### What is required
If a line below contains the string "FaceTime", return that line.

*** Data to examine

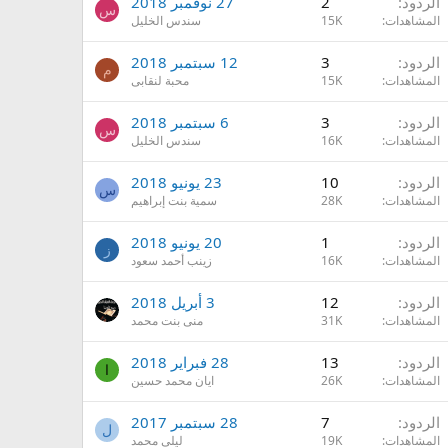
الردود
2
27 نوفمبر 2018
س
المشاهدات
15K
سندس الخليل
الردود
3
12 سبتمبر 2018
م
المشاهدات
15K
محبة لنقابى
الردود
3
6 سبتمبر 2018
س
المشاهدات
16K
سندس الخليل
الردود
10
23 يونيو 2018
س
المشاهدات
28K
سمية بنت إبراهيم
الردود
1
20 يونيو 2018
ز
المشاهدات
16K
زينب أحمد سعود
الردود
12
3 أبريل 2018
المشاهدات
31K
منى بنت محمد
الردود
13
28 فبراير 2018
ا
المشاهدات
26K
ايان محمد حسين
الردود
7
28 سبتمبر 2017
ل
المشاهدات
19K
ليلى محمد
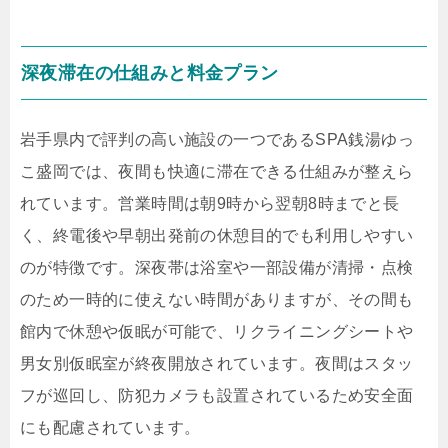
深夜滞在の仕組みと料金プラン
岩手県内で評判の高い施設の一つであるSPA銭湯ゆっ
こ盛岡では、夜間も快適に滞在できる仕組みが整えら
れています。営業時間は朝9時から翌朝8時までと長
く、終電後や早朝出発前の休憩目的でも利用しやすい
のが特徴です。深夜帯は浴室や一部設備が清掃・点検
のため一時的に使えない時間がありますが、その間も
館内で休憩や仮眠が可能で、リクライニングシートや
男女別仮眠室が終夜開放されています。夜間はスタッ
フが巡回し、防犯カメラも設置されているため安全面
にも配慮されています。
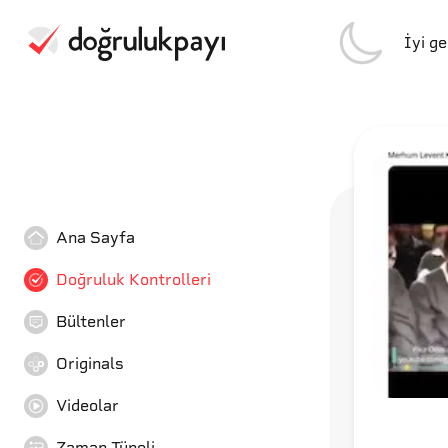
İyi g
Ana Sayfa
Doğruluk Kontrolleri
Bültenler
Originals
Videolar
Zaman Tüneli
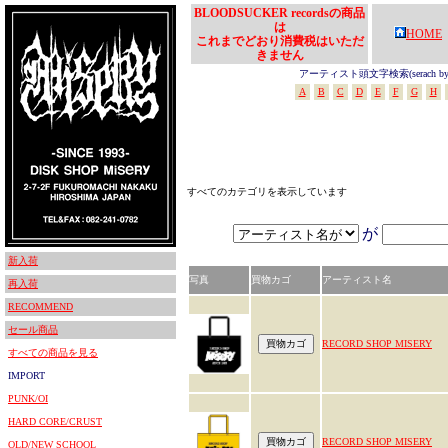
BLOODSUCKER recordsの商品
は
HOME
これまでどおり消費税はいただ
きません
アーティスト頭文字検索(serach by In
A
B
C
D
E
F
G
H
すべてのカテゴリを表示しています
が
新入荷
写真
買物カゴ
アーティスト名
再入荷
RECOMMEND
セール商品
RECORD SHOP MISERY
すべての商品を見る
IMPORT
PUNK/OI
HARD CORE/CRUST
RECORD SHOP MISERY
OLD/NEW SCHOOL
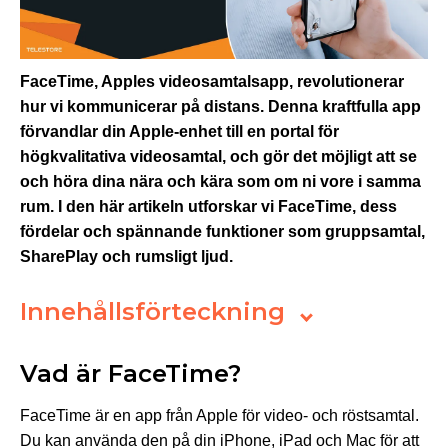
FaceTime, Apples videosamtalsapp, revolutionerar
hur vi kommunicerar på distans. Denna kraftfulla app
förvandlar din Apple-enhet till en portal för
högkvalitativa videosamtal, och gör det möjligt att se
och höra dina nära och kära som om ni vore i samma
rum. I den här artikeln utforskar vi FaceTime, dess
fördelar och spännande funktioner som gruppsamtal,
SharePlay och rumsligt ljud.
Innehållsförteckning
Vad är FaceTime?
FaceTime är en app från Apple för video- och röstsamtal.
Du kan använda den på din iPhone, iPad och Mac för att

******

### Response
FaceTime, Apples videosamtalsapp, revolutionerar
rum. I den här artikeln utforskar vi FaceTime, dess
Vad är FaceTime?
FaceTime är en app från Apple för video- och röstsamtal.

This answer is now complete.